Thank you @Nathan_Boyer Nathan, that’s the issue I had!

Now it works almost… If I import my package I have to switch the modules from the REPL and from VSCode to the same package. But the VS code workspace explorer only shows the workspace of the base-module (so I can’t see any variables defined in the module-workspace itself). How can I change that?

Are you using Revise.jl?

That makes most of this unnecessary during package development.

VSCode automatically uses Revise.jl.

I wish it was unnecessary.

I think most people get around this limitation by working in the Main REPL module and only typing/executing full function calls defined in their package (Method 1 in this link), but that method doesn’t work very well if you need to test individual lines of your package code (rather than entire functions). Changing your REPL module is the only way I have found to do that.

I’m happy to be proven wrong and shown something simpler, but I’ve been asking about this for a long time, and no one has given me a good answer:

If it’s a few lines of code, then I just use do import MyPackage: A, B, C.

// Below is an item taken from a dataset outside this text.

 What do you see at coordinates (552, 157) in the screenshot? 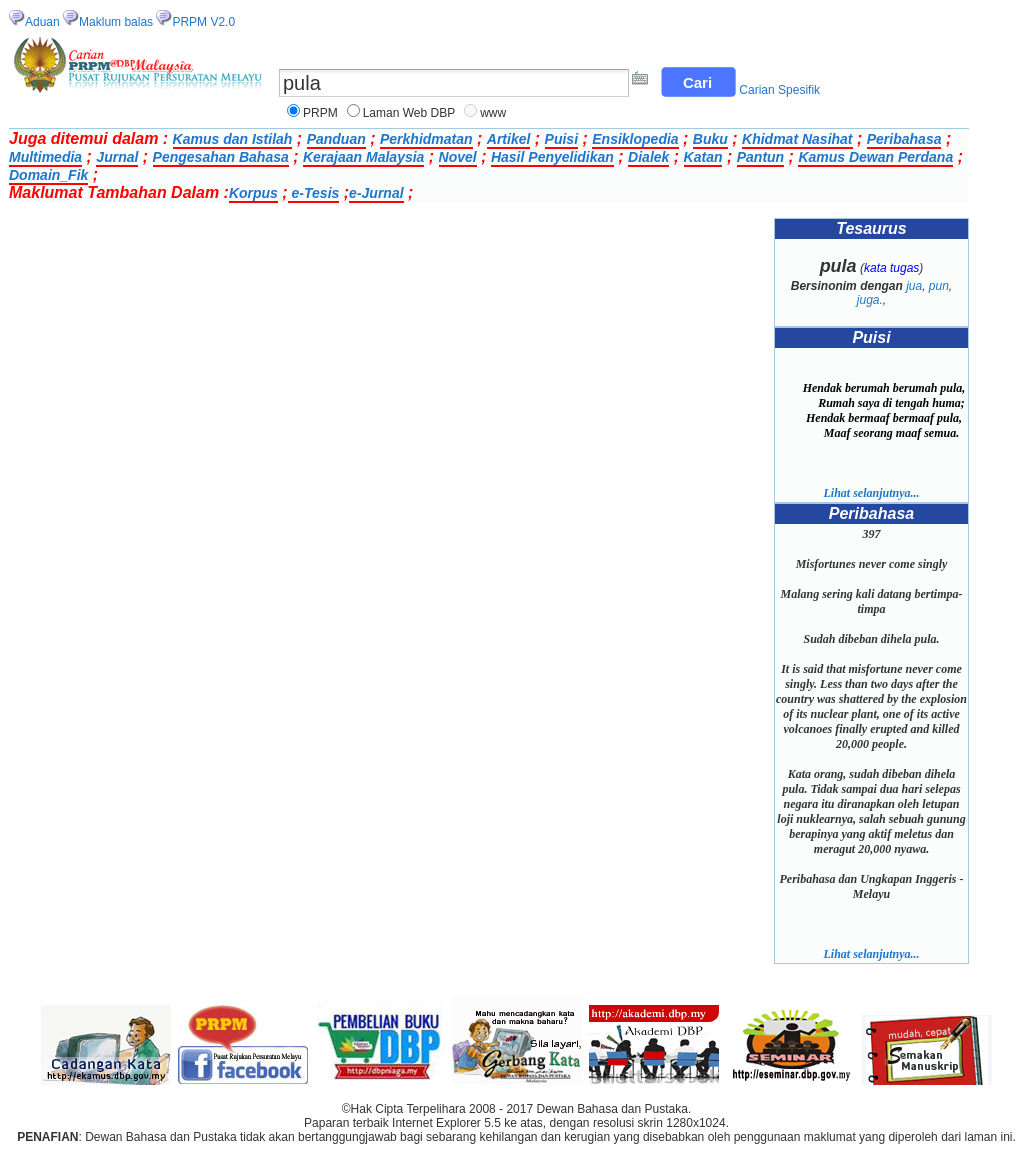
I see `Hasil Penyelidikan` at bounding box center [552, 157].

There is also an export all macro call that can be used.

# export all
for n in names(@__MODULE__; all=true)
    if Base.isidentifier(n) && n ∉ (Symbol(@__MODULE__), :eval, :include)
        @eval export $n

Usually though I might start a function within the package of interest and with just the lines of interest I want to test, and then run that from the REPL.

There are also packages such as GitHub - JuliaDebug/Infiltrator.jl: No-overhead breakpoints in Julia that you let step into a local environment of a function.

Some combination of the following is helpful to me

  1. An exportall(mod::Module)` function
function exportall(mod)
    for n in names(mod, all = true)
        if Base.isidentifier(n) && n ∉ (Symbol(mod), :eval)
            @eval mod export $n

I have this in my startup.jl

  1. A main() function inside the module which looks like
function main()
@eval Main begin

The only problem is that you need to make sure you run exportall before main()

This has a nice combination of

  1. Revise.jl works
  2. You can play around with functions inside your module
  3. The temporary variables you make at the REPL aren’t visible inside your module, so you don’t accidentally define global things that get used in your module.